Iraq forces hit Anbar militants as attacks kill eight

Published
By AFP

Security forces and allied tribal fighters mounted major offensives on Saturday against militants in the conflict-hit cities of Ramadi and Fallujah as attacks elsewhere in Iraq killed eight people.

The massive assaults, involving soldiers, police and pro-government armed tribesmen, are part of efforts to wrest back control of areas that have been in the hands of militants, including the Al-Qaeda-linked Islamic State of Iraq and the Levant (ISIL) for weeks, sparking fears the ongoing stand-off could impact elections scheduled for April 30.

They come after Iraq's deadliest month in nearly six years, with more than 1,000 people killed in January, as it grapples with a surge in bloodshed that has sparked fears of a return to the all-out conflict that left tens of thousands dead in 2006 and 2007.

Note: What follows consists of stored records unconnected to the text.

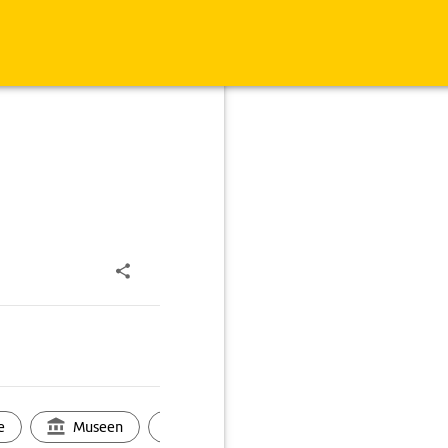
e
Museen
Ortsbild
Touren
Ges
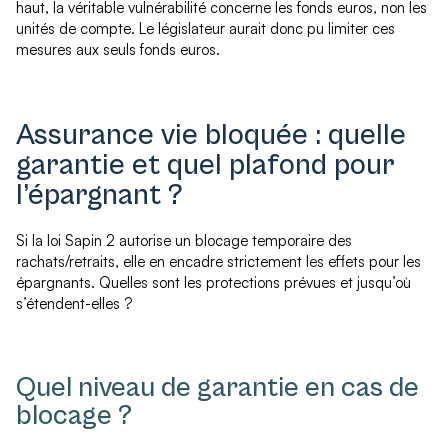
haut, la véritable vulnérabilité concerne les fonds euros, non les
unités de compte. Le législateur aurait donc pu limiter ces
mesures aux seuls fonds euros.
Assurance vie bloquée : quelle
garantie et quel plafond pour
l’épargnant ?
Si la loi Sapin 2 autorise un blocage temporaire des
rachats/retraits, elle en encadre strictement les effets pour les
épargnants. Quelles sont les protections prévues et jusqu’où
s’étendent-elles ?
Quel niveau de garantie en cas de
blocage ?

Security forces and their allies assaulted the militant-held neighbourhoods of Malaab, Dhubat, and Street 60 in Ramadi, killing 35 anti-government fighters and seizing large amounts of weaponry, according to a police officer and tribal militia commander Mohammed Khamis Abu Risha.

The clashes were among the heaviest in several weeks, an AFP journalist in Ramadi said, adding that all mobile phone and Internet connections had been cut.

Abu Risha, the nephew of a powerful tribal sheikh, has backed anti-government protesters and was implicated in the killing of five soldiers near Ramadi last year, but in ISIL he shares a common enemy with the government in Baghdad.

Meanwhile, aerial bombardment and artillery fire on a neighbourhood in northern Fallujah, a rare major operation in the city itself, has killed 15 militants, the defence ministry announced Saturday, without saying when it happened.

The army has largely stayed out of Fallujah, just a short drive from Baghdad, fearing any major incursion could lead to a bloody and protracted conflict with massive civilian casualties and property damage.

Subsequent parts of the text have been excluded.